The human leukocyte antigen system (HLA) contains many highly variable genes. HLA genes play an important role in the human immune system, and HLA gene matching is crucial for the success of human organ transplantations. Numerous studies have demonstrated that variation in HLA genes is associated with many autoimmune, inflammatory and infectious diseases. However, typing HLA genes by serology or PCR is time consuming and expensive, which limits large-scale studies involving HLA genes. Since it is much easier and cheaper to obtain single nucleotide polymorphism (SNP) genotype data, accurate computational algorithms to infer HLA gene types from SNP genotype data are in need. To infer HLA types from SNP genotypes, the first step is to infer SNP haplotypes from genotypes. However, for the same SNP genotype data set, the haplotype configurations inferred by different methods are usually inconsistent, and it is often difficult to decide which one is true.
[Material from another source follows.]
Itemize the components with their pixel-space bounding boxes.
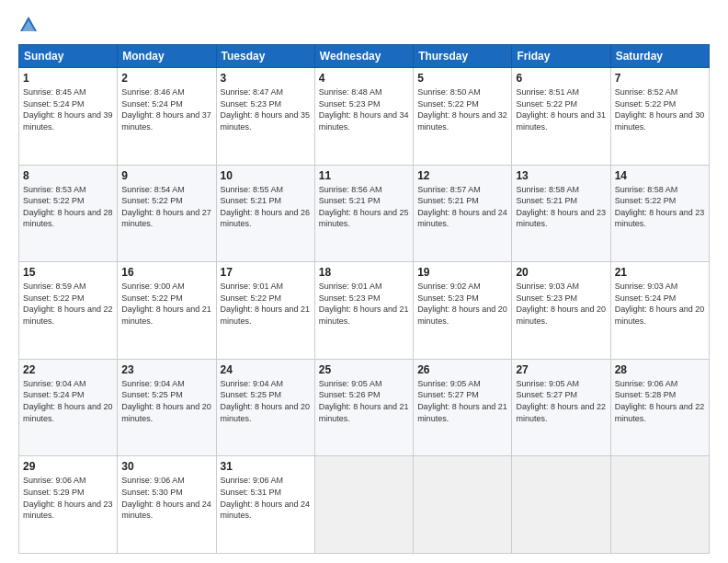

In this paper, we design an accurate HLA gene type inference algorithm by utilizing SNP genotype data from pedigrees, known HLA gene types of some individuals and the relationship between inferred SNP haplotypes and HLA gene types. Given a set of haplotypes inferred from the genotypes of a population consisting of many pedigrees, the algorithm first constructs a weighted similarity graph based on a new haplotype similarity measure and derives constraint edges from known HLA gene types. Based on the principle that different HLA gene alleles should have different background haplotypes, the algorithm searches for an optimal labeling of all the haplotypes with unknown HLA gene types such that the total weight among the same HLA gene types is maximized. To deal with ambiguous haplotype solutions, we use a genetic algorithm to select haplotype configurations that tend to maximize the same optimization criterion. Our experiments on a previously typed subset of the HapMap data show that the algorithm is highly accurate, achieving an accuracy of 96% for gene HLA-A, 95% for HLA-B, 97% for HLA-C, 84% for HLA-DRB1, 98% for HLA-DQA1 and 97% for HLA-DQB1 in a leave-one-out test.
Our algorithm can infer HLA gene types from neighboring SNP genotype data accurately. Compared with a recent approach on the same input data, our algorithm achieved a higher accuracy. The code of our algorithm is available to the public for free upon request to the corresponding authors.